Differential diagnosis of Dengue fever is carried out simultaneously with other tropical fevers, such as malaria and meningococcal infection. As well as measles and rubella in children.

Treatment

There is no specific drug against the causative agent of Dengue fever, so the treatment is carried out symptomatically using:

  • antipyretics (to fight fever);
  • detoxification agents ;

Detoxification agents are drugs that promote the release of toxins from tissues into the blood plasma and their excretion by the kidneys.

  • antiallergic drugs;
  • in hemorrhagic forms, hemostatic anti-shock measures are used.

Preventive measures

The main preventive measure in endemic areas is the destruction of vectors, namely:

  • drainage of wetlands;
  • the use of texicides (special preparations used to destroy harmful insects);
  • the use of mosquito nets and fumigators in residential premises.

The question of vaccination against this serious disease is currently still open.
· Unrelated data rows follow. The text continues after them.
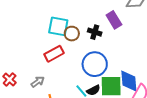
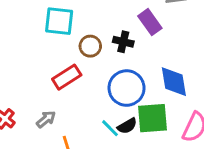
cyan square: (58, 26) -> (59, 21), moved
blue diamond: (129, 81) -> (174, 82), moved

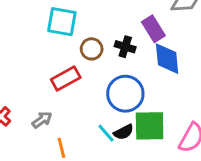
blue diamond: (174, 82) -> (167, 59), moved

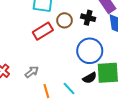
red rectangle: (66, 79) -> (43, 31), moved
cyan line: (106, 133) -> (69, 89), moved

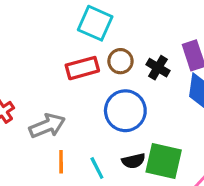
blue circle: (90, 51) -> (125, 111), moved
gray arrow: (32, 72) -> (47, 126), size x1.5

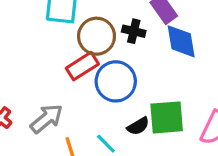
brown circle: (120, 61) -> (97, 36), size x1.5
red rectangle: (82, 68) -> (82, 66), moved

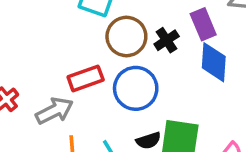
black cross: (134, 31) -> (167, 40), turned 30
red rectangle: (82, 66) -> (86, 78), moved

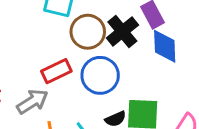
black cross: (167, 40) -> (122, 31), size x1.5

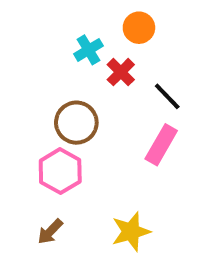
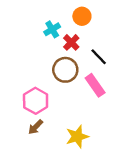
brown circle: (76, 123) -> (65, 70), moved
pink rectangle: (161, 145) -> (95, 85), turned -65
brown arrow: (50, 232) -> (36, 127), moved

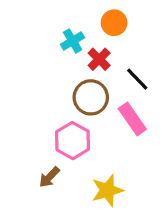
pink hexagon: (36, 101) -> (73, 141), moved

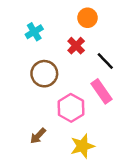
cyan cross: (73, 41) -> (34, 32), moved
brown circle: (91, 97) -> (44, 74), moved
pink hexagon: (73, 141) -> (71, 108), moved

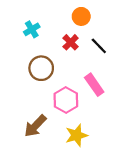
black line: (105, 61) -> (99, 46), moved
brown arrow: (38, 136) -> (35, 126), size x1.5

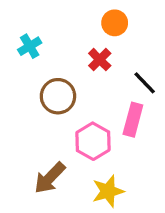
cyan cross: (32, 29) -> (30, 46), moved
black line: (99, 46) -> (145, 83), moved
pink rectangle: (94, 85) -> (133, 120), turned 50

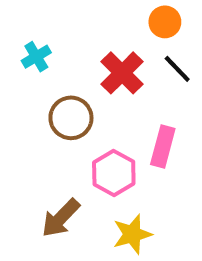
orange circle: (115, 23) -> (165, 22), moved
red cross: (100, 60) -> (122, 73), size x1.5
black line: (145, 83) -> (177, 69), moved

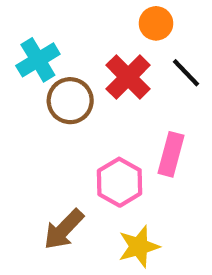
orange circle: (165, 22) -> (156, 23), moved
cyan cross: (36, 57) -> (38, 60), size x1.4
brown circle: (71, 118) -> (70, 101), moved

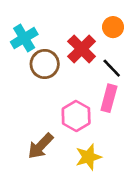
orange circle: (156, 23) -> (113, 27), moved
black line: (186, 73) -> (112, 68), moved

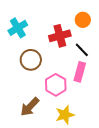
red cross: (82, 49) -> (60, 36), turned 30
brown circle: (45, 64) -> (31, 60), moved

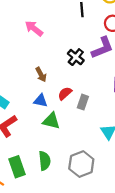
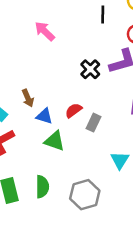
brown arrow: (41, 75) -> (28, 98), moved

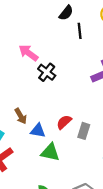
black cross: (90, 69) -> (47, 72), moved

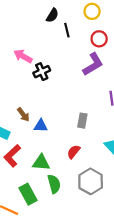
black cross: (47, 72) -> (42, 72), turned 35
red semicircle: (64, 122) -> (74, 152), moved
green triangle: (50, 152) -> (41, 163), moved

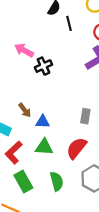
red semicircle: (74, 152) -> (77, 148), size x1.5
green triangle: (41, 163) -> (44, 147), moved
green rectangle: (28, 194) -> (23, 181), moved

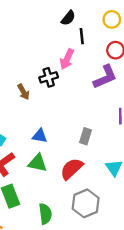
pink arrow: (24, 50) -> (67, 59), moved, turned -102
brown arrow: (25, 110) -> (23, 92), moved
green semicircle: (57, 181) -> (45, 214), moved

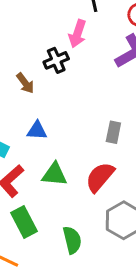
blue triangle: (40, 136) -> (37, 131), moved

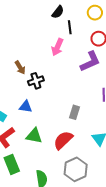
black cross: (56, 60) -> (36, 81), moved
brown arrow: (25, 83) -> (20, 68), moved

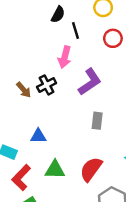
purple L-shape: (90, 62) -> (90, 82), moved
black cross: (36, 81) -> (47, 85), moved
gray rectangle: (74, 112) -> (97, 121), moved

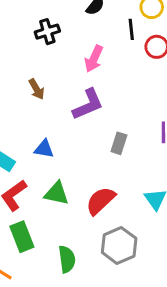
black line: (75, 30) -> (131, 29), moved
purple L-shape: (90, 82) -> (88, 104), moved
black cross: (47, 85) -> (47, 32), moved

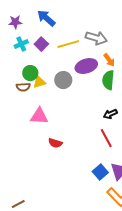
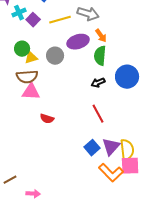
cyan cross: (21, 44) -> (19, 13), moved
brown semicircle: (23, 87) -> (27, 77), moved, size x1.5
black arrow: (110, 114) -> (98, 83), moved

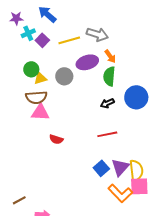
red line: (98, 114) -> (107, 134), turned -72

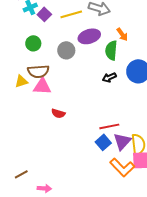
orange arrow: (110, 56) -> (122, 34), moved
yellow triangle: (40, 78) -> (21, 81), moved
red line: (107, 134) -> (109, 126), moved

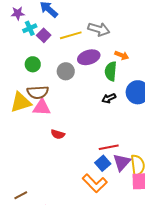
orange arrow: (122, 34) -> (122, 55), turned -32
yellow triangle: (21, 81) -> (21, 102), size x1.6
orange L-shape: (122, 167) -> (95, 183), moved

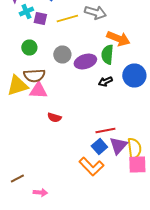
purple square: (44, 35) -> (40, 18), turned -32
orange arrow: (122, 55) -> (118, 38), size x1.6
purple ellipse: (89, 57) -> (85, 62), moved

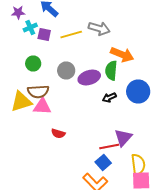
purple triangle: (118, 146) -> (123, 138), moved

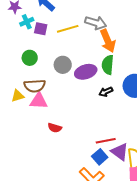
orange arrow: (122, 54) -> (108, 41), moved, turned 45
yellow triangle: (21, 102) -> (18, 96), size x0.6
purple triangle: (123, 138) -> (120, 152), moved, turned -36

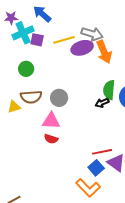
cyan cross: (27, 22) -> (23, 33), size x1.5
gray circle: (63, 65) -> (59, 98), moved
green semicircle: (108, 65) -> (109, 90), moved
purple ellipse: (86, 72) -> (82, 48), moved
pink triangle: (39, 101) -> (51, 121), moved

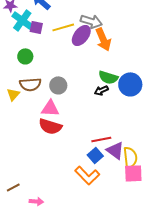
cyan cross: (23, 33) -> (22, 20), turned -30
purple ellipse: (82, 48) -> (81, 35), turned -35
green semicircle: (109, 90) -> (108, 77), turned -78
yellow triangle: (14, 107) -> (13, 94), turned -32
red semicircle: (51, 139) -> (50, 126), size x1.6

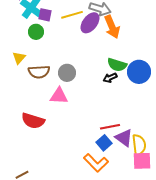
green circle: (25, 56) -> (36, 32), moved
yellow triangle: (13, 94) -> (19, 58), moved
red semicircle: (50, 126) -> (33, 121), moved

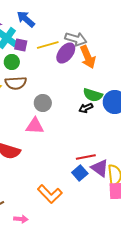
brown semicircle: (39, 72) -> (16, 83), moved
orange L-shape: (96, 163) -> (50, 194), moved

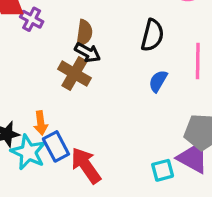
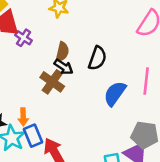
black semicircle: (152, 35) -> (97, 58), moved
blue semicircle: (158, 81) -> (115, 93), size x1.5

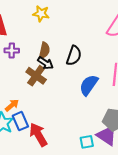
purple cross: (24, 38) -> (12, 51), moved, turned -32
orange arrow: (23, 117) -> (12, 105), turned -128

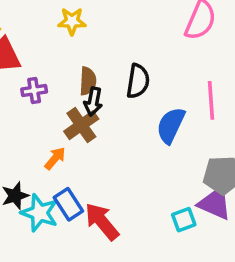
black arrow: (45, 63) -> (93, 102), turned 77
brown cross: (36, 76) -> (81, 125), turned 30
orange arrow: (12, 105) -> (55, 158), moved

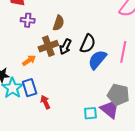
black semicircle: (138, 81) -> (88, 44), moved
black arrow: (93, 102) -> (65, 47), moved
red arrow: (102, 222) -> (45, 102), size x0.6

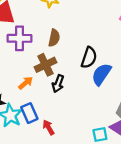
purple cross: (28, 20) -> (19, 38), size x1.5
black arrow: (65, 47) -> (58, 84), moved

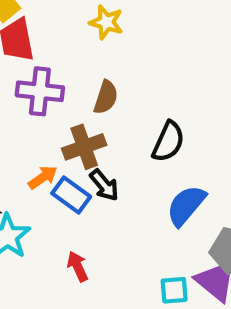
blue semicircle: (101, 74) -> (186, 205), moved
black arrow: (58, 84) -> (104, 185), turned -66
blue rectangle: (29, 113) -> (71, 195), moved, turned -36

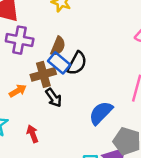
black semicircle: (168, 142) -> (77, 63), moved
blue rectangle: (71, 195) -> (59, 63), moved
red arrow: (78, 266) -> (33, 134), moved

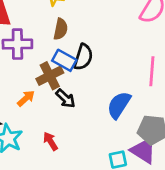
brown semicircle: (58, 46) -> (61, 29), moved

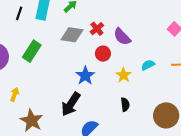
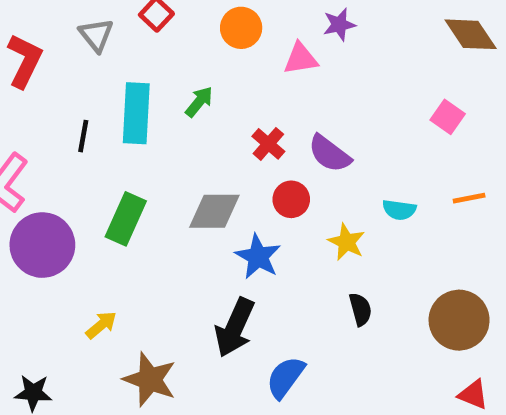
gray diamond: (72, 35) -> (214, 211), moved
cyan semicircle: (148, 65) -> (399, 210), turned -136
yellow arrow: (15, 94) -> (101, 325), turned 40

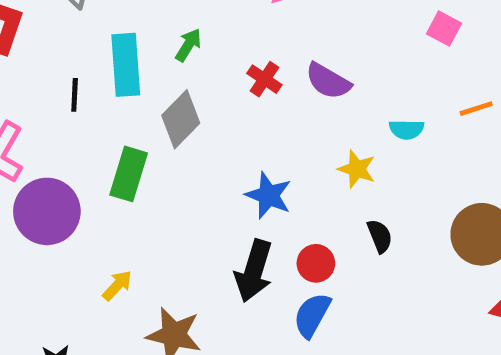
red circle: (291, 199) -> (316, 263), moved
gray diamond: (214, 211) -> (181, 119), moved, turned -38

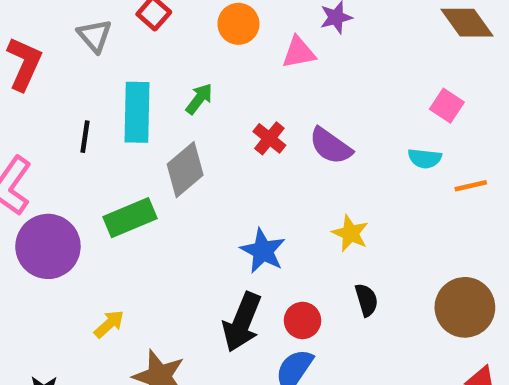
cyan semicircle: (407, 129) -> (425, 158), moved
green rectangle: (129, 174) -> (130, 218), turned 45

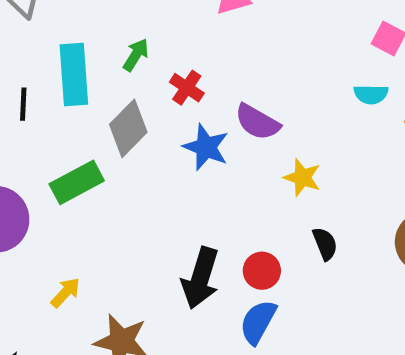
red cross: (269, 138) -> (187, 88), moved
purple semicircle: (331, 146) -> (257, 122), moved
blue star: (263, 251) -> (206, 147), moved

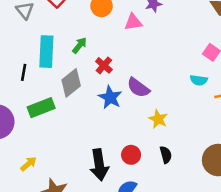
black line: (23, 104) -> (24, 72), moved
red circle: (262, 271) -> (131, 155), moved
black arrow: (200, 278) -> (99, 165), turned -32

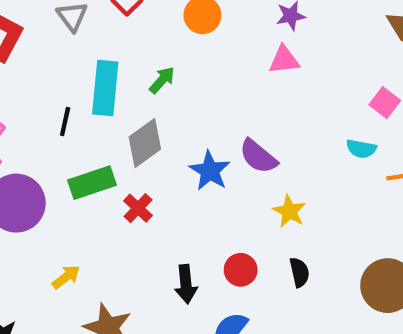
pink triangle: (133, 22) -> (284, 60), moved
red cross: (104, 65) -> (138, 208), moved
black arrow: (99, 165) -> (186, 284), size x0.7

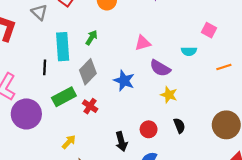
pink triangle: (284, 60) -> (143, 43), moved
cyan semicircle: (361, 149) -> (189, 51), moved
purple semicircle: (258, 156) -> (160, 68), moved
yellow arrow: (66, 277) -> (69, 142), moved

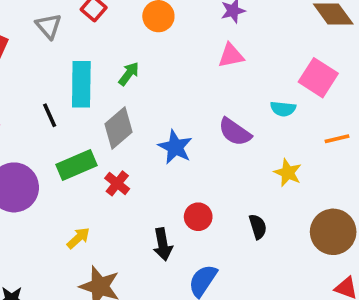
pink square: (209, 30) -> (318, 78), size x1.5
pink triangle: (143, 43) -> (231, 55), moved
black line: (45, 67) -> (50, 115), turned -32
yellow star: (169, 95) -> (288, 173), moved
red circle: (149, 129) -> (198, 217), moved

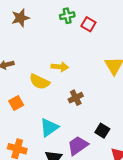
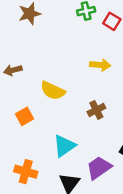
yellow arrow: (60, 67) -> (100, 65), moved

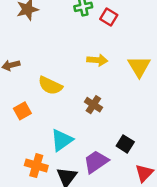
brown cross: (96, 110) -> (93, 105), turned -30
orange cross: (26, 172) -> (36, 166), moved

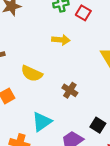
yellow arrow: (97, 60) -> (61, 40), moved

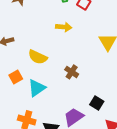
cyan triangle: (42, 122) -> (37, 88), moved

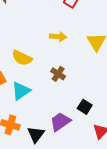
yellow arrow: (64, 27) -> (58, 37), moved

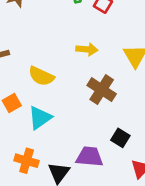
brown cross: (58, 74) -> (102, 90), moved, size x1.5
purple trapezoid: (60, 122) -> (90, 157), turned 40

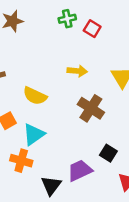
purple trapezoid: (90, 157) -> (80, 171), turned -30
orange cross: (27, 161) -> (21, 161), moved

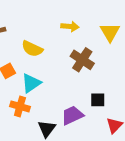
black square: (108, 153) -> (98, 100), turned -32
A vaccine given to people who have not previously suffered from Dengue fever can, if it occurs, seriously aggravate the course of the disease.

Bibliography

  1. Dengue fever in adults. Clinical guidelines. Approved by the decision of the Plenum of the Board of the National Scientific Society of Infectious Diseases on October 30, 2014, website .
  2. Zvereva N.N., Kadyshev V.A., Saifullin R.F., Smetanina S.V., Saifullin M.A. DENGUE FEVER IN PRACTICE OF EMERGENCY DOCTOR. Archive of internal medicine. 2018; 8(6): 430-437.